With the baseline in hand, you grow it into a swarm one mechanism at a time, in the order of Figure 39.10.1, never advancing until the current phase hits its milestone. The discipline of one-mechanism-at-a-time matters because it isolates cause and effect: when coverage time drops or the collision rate spikes, exactly one thing changed, and you know which section's mechanism to blame. Table 39.10.1 is the project plan. Each row names the mechanism, the centralized assumption it deletes, the section or chapter that supplies it, and the measurable milestone that tells you the phase is done.

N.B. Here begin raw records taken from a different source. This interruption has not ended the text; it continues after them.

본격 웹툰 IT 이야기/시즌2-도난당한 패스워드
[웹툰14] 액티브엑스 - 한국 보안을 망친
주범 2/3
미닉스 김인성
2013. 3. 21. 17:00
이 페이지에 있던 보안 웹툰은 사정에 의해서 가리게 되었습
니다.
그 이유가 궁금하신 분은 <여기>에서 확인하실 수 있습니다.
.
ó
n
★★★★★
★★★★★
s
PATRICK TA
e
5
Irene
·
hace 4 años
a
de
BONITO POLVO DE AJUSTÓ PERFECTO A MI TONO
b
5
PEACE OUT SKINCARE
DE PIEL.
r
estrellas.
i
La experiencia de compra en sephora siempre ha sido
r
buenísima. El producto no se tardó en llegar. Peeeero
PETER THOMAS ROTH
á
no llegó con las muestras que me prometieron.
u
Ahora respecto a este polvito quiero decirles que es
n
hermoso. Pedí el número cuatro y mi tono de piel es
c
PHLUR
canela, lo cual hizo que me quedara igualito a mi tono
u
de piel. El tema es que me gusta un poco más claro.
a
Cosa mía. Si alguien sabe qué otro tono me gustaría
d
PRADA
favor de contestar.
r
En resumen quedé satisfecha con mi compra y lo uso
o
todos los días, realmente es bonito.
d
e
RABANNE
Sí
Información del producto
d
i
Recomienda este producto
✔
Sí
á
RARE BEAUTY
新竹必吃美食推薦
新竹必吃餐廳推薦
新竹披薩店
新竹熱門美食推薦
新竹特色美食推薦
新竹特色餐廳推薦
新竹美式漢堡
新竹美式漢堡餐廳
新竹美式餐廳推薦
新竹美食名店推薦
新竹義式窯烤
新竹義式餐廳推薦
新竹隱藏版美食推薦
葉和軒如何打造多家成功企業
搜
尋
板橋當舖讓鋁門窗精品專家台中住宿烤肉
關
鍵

Table 39.10.1: The staged build plan. Add mechanisms top to bottom; do not advance until the milestone is met. Each row deletes one centralized assumption and draws its mechanism from the named section or chapter.

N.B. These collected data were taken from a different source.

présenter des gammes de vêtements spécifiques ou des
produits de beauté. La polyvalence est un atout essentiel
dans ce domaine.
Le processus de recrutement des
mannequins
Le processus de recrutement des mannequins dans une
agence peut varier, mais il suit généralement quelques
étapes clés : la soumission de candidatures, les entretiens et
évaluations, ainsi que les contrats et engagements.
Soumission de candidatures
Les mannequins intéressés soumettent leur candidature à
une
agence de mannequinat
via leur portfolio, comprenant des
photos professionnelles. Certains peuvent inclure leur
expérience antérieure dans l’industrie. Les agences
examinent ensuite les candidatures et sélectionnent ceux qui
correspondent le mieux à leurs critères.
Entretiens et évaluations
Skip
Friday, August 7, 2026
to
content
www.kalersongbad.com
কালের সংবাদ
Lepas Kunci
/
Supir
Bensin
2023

Mechanism to add	Centralized assumption deleted	Source (section / chapter)	Milestone to hit
1. Consensus coordination	A leader sets the shared variable	Section 39.2, Ch 29	Order parameter $\ge 0.95$ from local rules
2. Decentralized task allocation	A scheduler assigns every task	Section 39.3, Ch 29	All tasks claimed, no double-assignment
3. Range-limited comms	Every agent hears every agent	Section 39.4, Ch 34	Coverage time held as range $R$ shrinks
4. Shared-map fusion	One global map is given	Section 39.5	Fused map error within tolerance of truth
5. Decentralized control + avoidance	A central planner routes all agents	Section 39.6, Ch 31	Collision rate $\to 0$ at target density
6. CTDE MARL policy	Hand-tuned local rules	Section 39.7, Ch 30, Ch 20	Task completion beats the scripted swarm
7. Domain randomization	One fixed simulator equals reality	Section 39.8, Ch 34	Sim-to-real performance gap below threshold
8. Failure / Byzantine injection	Every agent is alive and honest	Section 39.9, Ch 35	Mission completes despite $k$ of $n$ failures

The milestones are quantitative on purpose. "Added consensus" is not a milestone; "the order parameter reaches $0.95$ using only neighbor averaging" is. Phases 1 through 4 are coordination-and-perception phases, judged by alignment, allocation correctness, coverage time under shrinking communication range, and map-fusion accuracy. Phase 5 is a safety phase, where decentralized reciprocal collision avoidance (Chapter 31) must drive the collision rate to zero even as the agents pack closer together. Phase 6 swaps the hand-tuned rules for a learned CTDE policy trained across parallel simulators (Chapter 30) on the actor-learner infrastructure of Chapter 20, and the milestone forbids shipping a learned policy that does not beat the scripted swarm it replaces. Phase 7 adds domain randomization (Section 39.8) so the policy survives the move from one simulator to the messy field, the on-device deployment concern of Chapter 34. Phase 8 closes the loop by injecting crashes and Byzantine agents and demanding, with the robust-aggregation tools of Chapter 35, that the mission completes anyway.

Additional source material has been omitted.